First time buyers could pay through the nose in mortgage interest
March 19, 2008 · Print This Article
According to a recent report first time buyers could end up paying a fortune in mortgage interest, with recent figures showing that some first time buyers are being hit by the highest interest rates in over seven years.
The information comes from the Bank of England, and suggests that some first time buyers may be forced to pay interest rates that are at the highest level since the year 2000.
The figures show that February saw the interest rates on two year fixed rate mortgages worth 95% of the value of the home rise to an average rate of 6.55%.
It is thought that the mortgage crisis has hit first time buyers hard, with many having very little to put down by way of a deposit, and as a result being financially penalised by having to pay far higher rates of interest on their mortgage borrowing.
Lenders are being far more careful about who they lend to and how much a risk they are prepared to take, and in addition to first time buyers sub-prime borrowers have also been hit hard by the turmoil in the financial markets.
One industry professional stated: ‘Banks are clearly now engaged in more active risk-pricing when it comes to mortgage lending, with riskier borrowers failing to benefit from the fall in expectations of policy rates.

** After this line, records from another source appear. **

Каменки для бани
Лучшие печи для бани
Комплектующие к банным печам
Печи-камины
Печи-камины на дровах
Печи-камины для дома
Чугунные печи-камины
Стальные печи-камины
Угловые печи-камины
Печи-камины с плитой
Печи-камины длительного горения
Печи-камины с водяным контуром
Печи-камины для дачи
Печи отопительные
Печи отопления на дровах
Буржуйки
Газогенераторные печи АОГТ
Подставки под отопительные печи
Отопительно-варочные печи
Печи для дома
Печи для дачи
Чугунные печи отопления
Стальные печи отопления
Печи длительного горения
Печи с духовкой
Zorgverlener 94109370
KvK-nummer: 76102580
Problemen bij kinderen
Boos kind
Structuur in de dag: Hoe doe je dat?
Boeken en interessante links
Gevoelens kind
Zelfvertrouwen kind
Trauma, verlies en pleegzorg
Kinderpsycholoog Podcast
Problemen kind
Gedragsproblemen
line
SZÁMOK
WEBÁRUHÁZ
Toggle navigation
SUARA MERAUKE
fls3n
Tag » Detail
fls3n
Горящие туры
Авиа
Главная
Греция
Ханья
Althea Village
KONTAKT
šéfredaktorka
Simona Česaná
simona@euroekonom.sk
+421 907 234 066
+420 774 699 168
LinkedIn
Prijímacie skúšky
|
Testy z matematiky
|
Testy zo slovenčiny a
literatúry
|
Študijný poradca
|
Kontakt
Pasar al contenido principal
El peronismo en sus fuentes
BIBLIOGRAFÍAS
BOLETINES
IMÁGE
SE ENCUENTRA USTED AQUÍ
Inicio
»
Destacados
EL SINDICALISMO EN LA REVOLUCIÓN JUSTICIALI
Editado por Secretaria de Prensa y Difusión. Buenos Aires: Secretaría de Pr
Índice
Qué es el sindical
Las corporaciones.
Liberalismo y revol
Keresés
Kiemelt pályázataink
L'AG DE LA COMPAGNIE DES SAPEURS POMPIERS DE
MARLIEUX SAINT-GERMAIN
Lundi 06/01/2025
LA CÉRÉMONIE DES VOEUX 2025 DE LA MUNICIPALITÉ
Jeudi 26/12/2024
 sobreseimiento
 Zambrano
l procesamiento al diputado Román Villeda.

For first-time buyers this could clearly be a problem.’
There were just fifty thousand new home loans taken out in the month of January according to the Council of Mortgage Lenders, which further reflects the crisis that has hit the mortgage markets over recent month.
With fewer people able to afford a mortgage and more lenders exercising increased cautions over who they will lend to it seems that the situation could continue to get worse.